On the 23rd of August, 1939  the Foreign Ministers of Nazi Germany and the Union of Soviet Socialist Republics signed a Treaty of Non-aggression between Germany and the USSR. The Molotov-Ribbentrop Pact guaranteed peace between the two nations and, in a secret protocol, the two countries agreed “spheres of influence” in which their respective interests would be respected. The two then set the rules for their carving up Europe between them.

The next month saw Germany invade Poland on 1 September 1939 and Stalin ordered the Soviet invasion of Poland on 17 September. The next day, September 18, 1939 Stalin signed a peace treaty and neutrality with the Japanese Empire. In March 1940, parts of the Karelia and Salla regions in Finland were annexed by the Soviet Union after the Winter War where the Finns resisted the Soviets with courage and intensity. Stalin continued the same month with annexations of Estonia, Latvia, Lithuania, and parts of Romania (Bessarabia, Northern Bukovina, and the Hertza region). The Soviets took over former Polish territories in the Ukraine and Belorussia.

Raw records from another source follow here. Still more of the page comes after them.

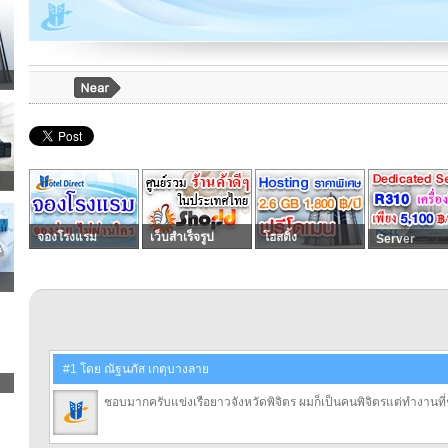
จองโรงแรม
เว็บสำเร็จรูป
โฮสติ้ง
Server
#1 โดย ณัฐนภัส เกตุบางลาย
ชอบมากครับแข่งเรือยาวจังหวัดพิจิตร ผมก็เป็นคนพิจิตรแต่ทำงานที่ช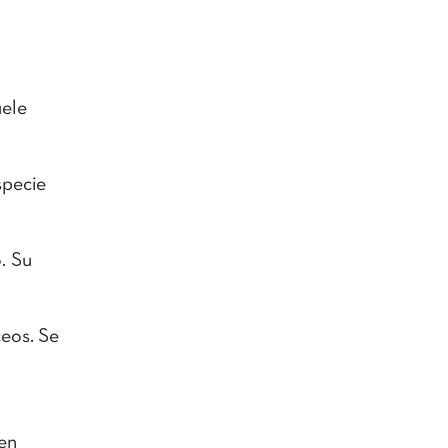
uele
specie
. Su
ceos. Se
 en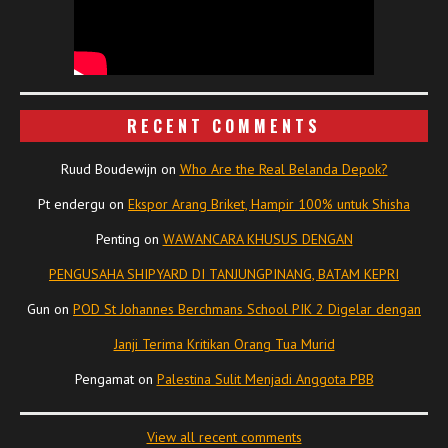
RECENT COMMENTS
Ruud Boudewijn
on
Who Are the Real Belanda Depok?
Pt endergu
on
Ekspor Arang Briket, Hampir 100% untuk Shisha
Penting
on
WAWANCARA KHUSUS DENGAN
PENGUSAHA SHIPYARD DI TANJUNGPINANG, BATAM KEPRI
Gun
on
POD St Johannes Berchmans School PIK 2 Digelar dengan
Janji Terima Kritikan Orang Tua Murid
Pengamat
on
Palestina Sulit Menjadi Anggota PBB
View all recent comments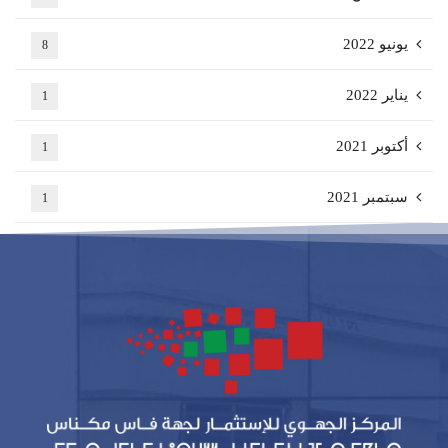
يونيو 2022
8
يناير 2022
1
أكتوبر 2021
1
سبتمبر 2021
1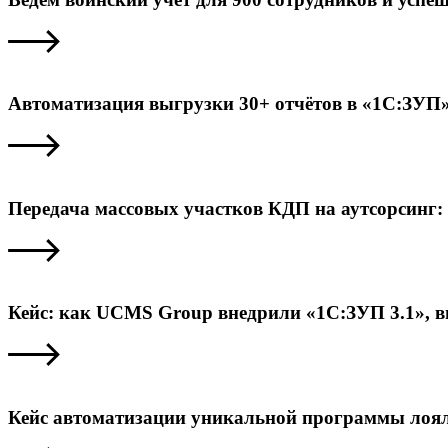
Автоматизация выгрузки 30+ отчётов в «1С:ЗУП»
Передача массовых участков КДП на аутсорсинг: 
Кейс: как UCMS Group внедрили «1С:ЗУП 3.1», 
Кейс автоматизации уникальной программы лоял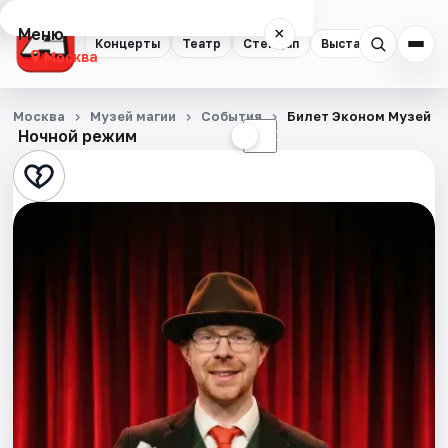
Меню
×
Концерты
Театр
Стендап
Выставки
Квест
Москва
Концерты
Москва
Музей магии
События
Билет Эконом Музей М
Ночной режим
☀
☾
Театр
Стендап
Выставки
Квесты
Экскурсии
Спорт
События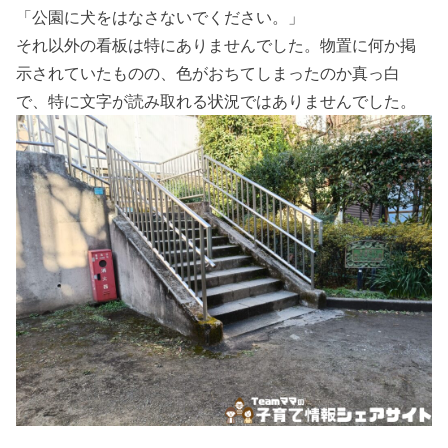
「公園に犬をはなさないでください。」
それ以外の看板は特にありませんでした。物置に何か掲
示されていたものの、色がおちてしまったのか真っ白
で、特に文字が読み取れる状況ではありませんでした。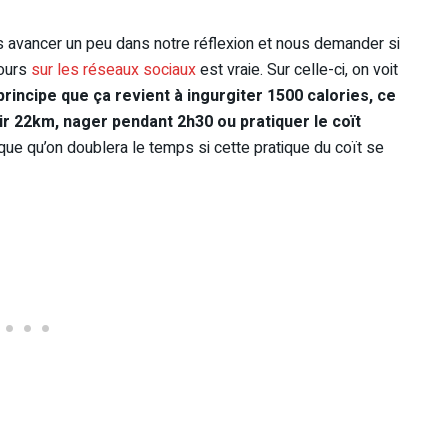
ns avancer un peu dans notre réflexion et nous demander si
jours
sur les réseaux sociaux
est vraie. Sur celle-ci, on voit
principe que ça revient à ingurgiter 1500 calories, ce
rir 22km, nager pendant 2h30 ou pratiquer le coït
 que qu’on doublera le temps si cette pratique du coït se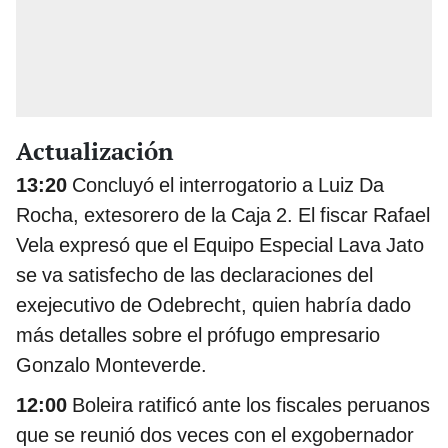
Actualización
13:20
Concluyó el interrogatorio a Luiz Da
Rocha, extesorero de la Caja 2. El fiscar Rafael
Vela expresó que el Equipo Especial Lava Jato
se va satisfecho de las declaraciones del
exejecutivo de Odebrecht, quien habría dado
más detalles sobre el prófugo empresario
Gonzalo Monteverde.
12:00
Boleira ratificó ante los fiscales peruanos
que se reunió dos veces con el exgobernador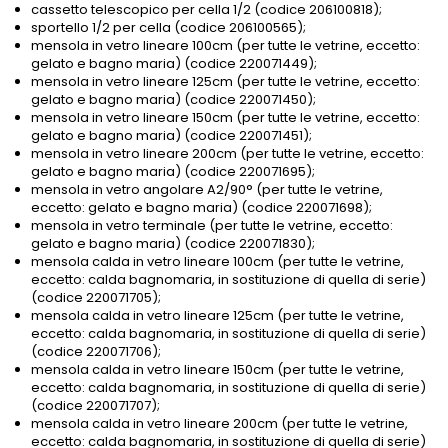
cassetto telescopico per cella 1/2 (codice 206100818);
sportello 1/2 per cella (codice 206100565);
mensola in vetro lineare 100cm (per tutte le vetrine, eccetto:
gelato e bagno maria) (codice 220071449);
mensola in vetro lineare 125cm (per tutte le vetrine, eccetto:
gelato e bagno maria) (codice 220071450);
mensola in vetro lineare 150cm (per tutte le vetrine, eccetto:
gelato e bagno maria) (codice 220071451);
mensola in vetro lineare 200cm (per tutte le vetrine, eccetto:
gelato e bagno maria) (codice 220071695);
mensola in vetro angolare A2/90° (per tutte le vetrine,
eccetto: gelato e bagno maria) (codice 220071698);
mensola in vetro terminale (per tutte le vetrine, eccetto:
gelato e bagno maria) (codice 220071830);
mensola calda in vetro lineare 100cm (per tutte le vetrine,
eccetto: calda bagnomaria, in sostituzione di quella di serie)
(codice 220071705);
mensola calda in vetro lineare 125cm (per tutte le vetrine,
eccetto: calda bagnomaria, in sostituzione di quella di serie)
(codice 220071706);
mensola calda in vetro lineare 150cm (per tutte le vetrine,
eccetto: calda bagnomaria, in sostituzione di quella di serie)
(codice 220071707);
mensola calda in vetro lineare 200cm (per tutte le vetrine,
eccetto: calda bagnomaria, in sostituzione di quella di serie)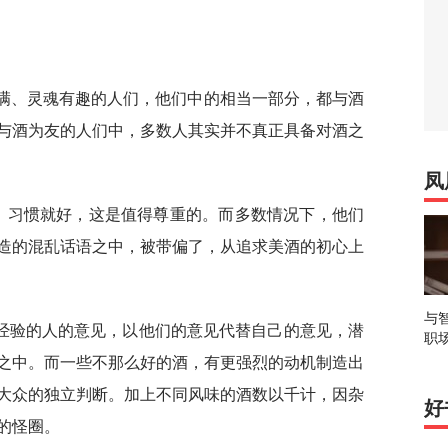
丰满、灵魂有趣的人们，他们中的相当一部分，都与酒
与酒为友的人们中，多数人其实并不真正具备对酒之
凤
行，习惯就好，这是值得尊重的。而多数情况下，他们
造的混乱话语之中，被带偏了，从追求美酒的初心上
与
经验的人的意见，以他们的意见代替自己的意见，潜
职
之中。而一些不那么好的酒，有更强烈的动机制造出
大众的独立判断。加上不同风味的酒数以千计，因杂
好
的怪圈。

As the Germans and Italians invaded the rest of Europe and annexed these territories the Soviets called on the Communist parties to Europe to turn against the Socialists, Christian Democrats, Anarchists and their labour union affiliates and assist the Germans with their occupation. When Germany attacked and took control of France the French Communist Party’s newspaper “L’Humanite” published the decrees ordered by the Nazi occupiers and turned in trade unionists to the Gestapo for transportation to concentration camps or execution. The PCF (the French Communist Party) moved in, with German blessing, to take control of many municipalities across France. The same Communists who had fought in the Spanish Civil War suddenly became neutral towards Franco. This Collaborationist Front was true in other occupied European countries.

It wasn’t until 22 June 1941, when Hitler invaded the Soviet Union that the Soviets began their fight for survival against the Nazis. Overnight the Communist Parties of Europe became anti-fascists, but many stayed in place in the municipalities. The Soviets lost a lot of people fighting the Nazis but there was always a sense that this was something that they brought down upon themselves by allying with Germany and using that pact to build a Soviet Empire (which they retained, more or less, after the war).

So, the populations of the occupied nations of Europe were very pleased with D-Day and the beginning of the end of their nightmare. That is why D-Day is so important. It is also why these same patriots were unwilling to include Russia in their celebrations. Only the young and the befuddled have no memories of that time and ask why Russia was not invited.